┌────────
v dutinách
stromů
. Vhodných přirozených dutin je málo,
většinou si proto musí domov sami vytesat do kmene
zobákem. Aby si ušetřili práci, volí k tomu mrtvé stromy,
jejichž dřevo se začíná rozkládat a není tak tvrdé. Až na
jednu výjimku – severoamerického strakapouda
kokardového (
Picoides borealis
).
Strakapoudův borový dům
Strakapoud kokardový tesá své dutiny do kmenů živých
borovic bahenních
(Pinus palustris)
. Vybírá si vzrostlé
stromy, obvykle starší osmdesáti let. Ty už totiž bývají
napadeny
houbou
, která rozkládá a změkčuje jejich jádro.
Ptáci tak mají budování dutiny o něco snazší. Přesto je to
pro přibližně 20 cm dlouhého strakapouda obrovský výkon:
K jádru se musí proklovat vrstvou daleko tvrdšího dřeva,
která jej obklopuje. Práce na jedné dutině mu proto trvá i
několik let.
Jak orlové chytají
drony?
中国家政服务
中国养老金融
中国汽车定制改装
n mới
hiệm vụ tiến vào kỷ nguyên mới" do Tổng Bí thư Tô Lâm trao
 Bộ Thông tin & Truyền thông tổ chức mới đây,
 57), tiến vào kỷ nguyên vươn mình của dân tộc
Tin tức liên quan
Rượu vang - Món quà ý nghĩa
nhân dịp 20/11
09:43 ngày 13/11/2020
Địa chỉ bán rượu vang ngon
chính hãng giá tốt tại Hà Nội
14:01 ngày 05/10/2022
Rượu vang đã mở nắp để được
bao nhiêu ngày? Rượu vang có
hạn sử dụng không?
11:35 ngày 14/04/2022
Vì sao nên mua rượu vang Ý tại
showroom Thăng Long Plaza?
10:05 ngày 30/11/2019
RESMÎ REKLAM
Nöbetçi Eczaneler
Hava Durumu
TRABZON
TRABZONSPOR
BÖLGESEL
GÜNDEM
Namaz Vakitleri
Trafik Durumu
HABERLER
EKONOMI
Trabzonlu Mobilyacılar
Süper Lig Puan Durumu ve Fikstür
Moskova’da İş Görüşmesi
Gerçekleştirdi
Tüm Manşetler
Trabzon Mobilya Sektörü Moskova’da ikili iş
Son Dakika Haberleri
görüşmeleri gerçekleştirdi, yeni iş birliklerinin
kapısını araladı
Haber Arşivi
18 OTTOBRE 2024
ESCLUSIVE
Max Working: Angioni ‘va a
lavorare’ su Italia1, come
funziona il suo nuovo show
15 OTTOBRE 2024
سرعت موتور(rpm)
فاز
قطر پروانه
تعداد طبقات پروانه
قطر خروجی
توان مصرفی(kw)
└────────
┌────────
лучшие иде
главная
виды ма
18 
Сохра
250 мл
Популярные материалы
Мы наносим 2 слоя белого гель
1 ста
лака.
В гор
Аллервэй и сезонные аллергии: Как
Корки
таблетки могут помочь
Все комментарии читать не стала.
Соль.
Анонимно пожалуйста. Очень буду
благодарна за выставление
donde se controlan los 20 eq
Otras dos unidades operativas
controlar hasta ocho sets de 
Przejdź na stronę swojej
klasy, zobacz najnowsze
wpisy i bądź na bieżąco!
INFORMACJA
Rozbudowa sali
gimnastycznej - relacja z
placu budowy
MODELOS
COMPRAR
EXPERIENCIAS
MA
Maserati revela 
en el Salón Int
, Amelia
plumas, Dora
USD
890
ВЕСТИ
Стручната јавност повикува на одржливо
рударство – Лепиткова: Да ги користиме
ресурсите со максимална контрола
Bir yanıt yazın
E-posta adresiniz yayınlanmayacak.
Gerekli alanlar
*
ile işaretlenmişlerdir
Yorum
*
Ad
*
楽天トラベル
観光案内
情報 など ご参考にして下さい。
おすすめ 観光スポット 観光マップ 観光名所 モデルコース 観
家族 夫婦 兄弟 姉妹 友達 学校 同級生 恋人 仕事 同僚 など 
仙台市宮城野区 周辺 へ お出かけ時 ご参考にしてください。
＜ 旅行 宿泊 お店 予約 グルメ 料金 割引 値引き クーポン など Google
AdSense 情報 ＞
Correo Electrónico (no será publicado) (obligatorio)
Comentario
└────────
┌────────
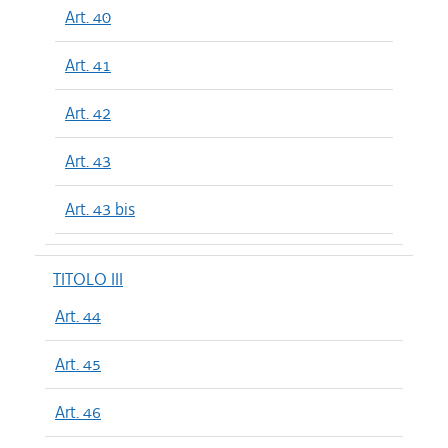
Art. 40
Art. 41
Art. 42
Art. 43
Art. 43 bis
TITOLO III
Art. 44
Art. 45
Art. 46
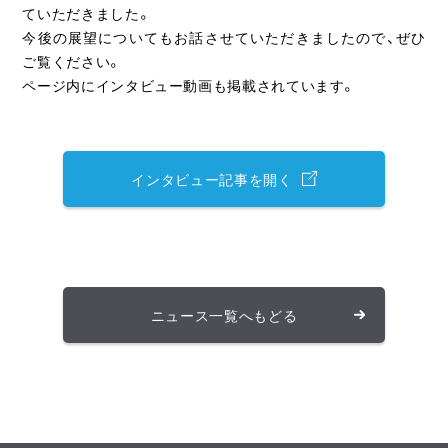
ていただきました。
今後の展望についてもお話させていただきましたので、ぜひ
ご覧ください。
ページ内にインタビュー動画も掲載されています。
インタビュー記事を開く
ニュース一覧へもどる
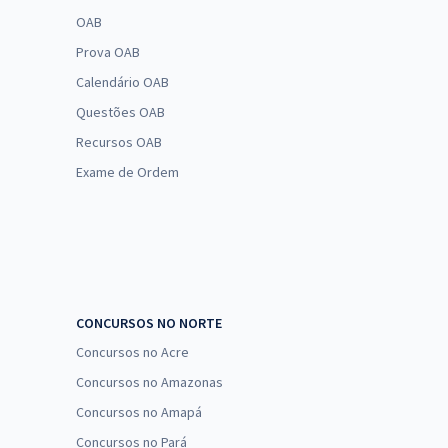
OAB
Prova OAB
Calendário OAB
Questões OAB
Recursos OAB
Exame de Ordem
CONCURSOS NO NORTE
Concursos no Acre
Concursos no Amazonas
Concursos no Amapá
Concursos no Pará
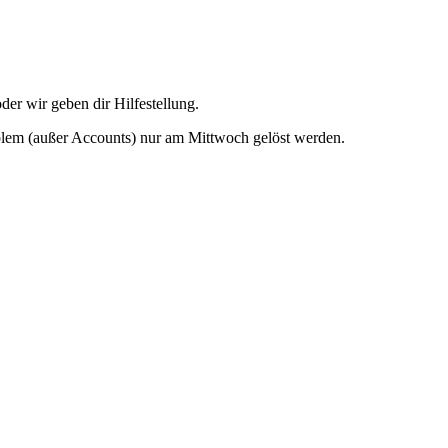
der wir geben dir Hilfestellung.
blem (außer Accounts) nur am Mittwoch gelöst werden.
└────────
→ **WHAT TO DO**
Search the records for the string "která" and, wherever a line contains it, please copy that line.

→ **RESULT FOR THIS TASK**
, která rozkládá a změkčuje jejich jádro.
která jej obklopuje. Práce na jedné dutině mu proto trvá i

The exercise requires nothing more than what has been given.